The basic premise of numerology is that it is a form of cryptic communication. All communication involves a sender, a receiver, a symbol, a meaning, and a context. On the surface level, the possible meanings of a word come by convention and the specific meaning of a word in a message is dependent upon the context. There is no direct link between a word and meaning. The receiver imparts his own meaning to words by offering his best guess as to the intended meaning of the sender. There will always be inherent ambiguity in language (see deconstruction) and there is inherent ambiguity in numerology as well. But that does not mean language or numerology are useless.

As with words, certain numbers or patterns of numbers have meanings that are determined by convention and context. The conventional meanings of numbers are derived from sacred geometry, astrology, appearance in nature, usage in sacred texts, and Gematria or other alphabet/number correlations.

Simple examples from geometry: take the number "360". Most people would probably think of a circle or a cycle since there are 360 degrees in a circle, so by convention "360" most likely means circle or cycle. A very simple example from astrology: "365" connotes a year.

There is sometimes a grammer to numerology such as... add the numbers in a sequence to get the root single digit number. For example: 365 = 3 + 6 + 5 = 14 = 1 + 4 = 5. A number repeated connotes emphasis or greater degree of that number's qualities.

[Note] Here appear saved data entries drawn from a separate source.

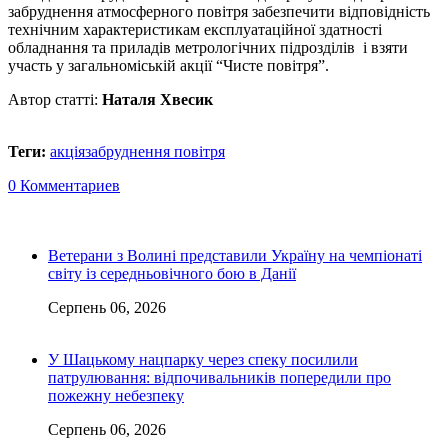
забруднення атмосферного повітря забезпечити відповідність
технічним характеристикам експлуатаційної здатності
обладнання та приладів метрологічних підрозділів і взяти
участь у загальноміській акції “Чисте повітря”.
Автор статті:
Наталя Хвесик
Теги:
акція
забруднення повітря
0 Комментариев
Ветерани з Волині представили Україну на чемпіонаті
світу із середньовічного бою в Данії
Серпень 06, 2026
У Шацькому нацпарку через спеку посилили
патрулювання: відпочивальників попередили про
пожежну небезпеку
Серпень 06, 2026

Another brief example that will be well known to anyone from a Christian background: From revelation 13:18 666 brings to mind the apocalypse and the beast government and a tyranny over all commerce. 6 is said to be the number of man. Is it a coincidence that the 6th word in the 6th verse of the 6th chapter of the 6th book of the New Testament is "man"? or that man was said to have been created on the 6th day? As another example, 7 brings to mind completion. 7 days in a week. 7 days of creation. etc.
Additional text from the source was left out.